> WORK TASK
Where does the word "более" occur in the material? Copy each line that has it.

> DATA PROVIDED
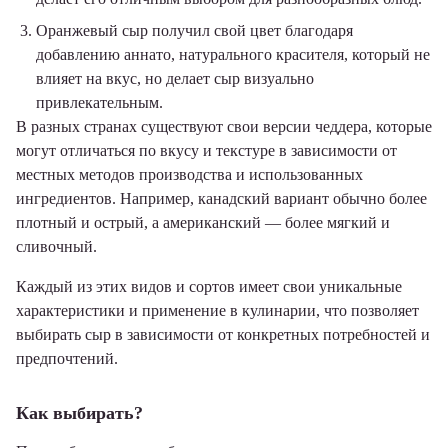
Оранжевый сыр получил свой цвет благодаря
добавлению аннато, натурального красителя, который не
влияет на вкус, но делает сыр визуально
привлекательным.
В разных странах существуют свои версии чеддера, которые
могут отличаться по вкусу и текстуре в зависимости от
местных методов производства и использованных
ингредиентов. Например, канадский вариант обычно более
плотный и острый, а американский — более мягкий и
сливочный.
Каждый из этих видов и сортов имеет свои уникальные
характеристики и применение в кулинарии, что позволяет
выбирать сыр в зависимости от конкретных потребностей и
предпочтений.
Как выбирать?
--
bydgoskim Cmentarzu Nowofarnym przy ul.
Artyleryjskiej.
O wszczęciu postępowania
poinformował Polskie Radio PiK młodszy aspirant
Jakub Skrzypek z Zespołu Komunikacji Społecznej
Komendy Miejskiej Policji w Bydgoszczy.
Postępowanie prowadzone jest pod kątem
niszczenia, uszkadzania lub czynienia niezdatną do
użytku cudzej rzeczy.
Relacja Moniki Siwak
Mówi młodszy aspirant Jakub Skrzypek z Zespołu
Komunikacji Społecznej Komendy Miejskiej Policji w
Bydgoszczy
...
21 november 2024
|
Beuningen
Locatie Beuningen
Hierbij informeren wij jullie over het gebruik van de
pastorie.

> RESPONSE
ингредиентов. Например, канадский вариант обычно более
плотный и острый, а американский — более мягкий и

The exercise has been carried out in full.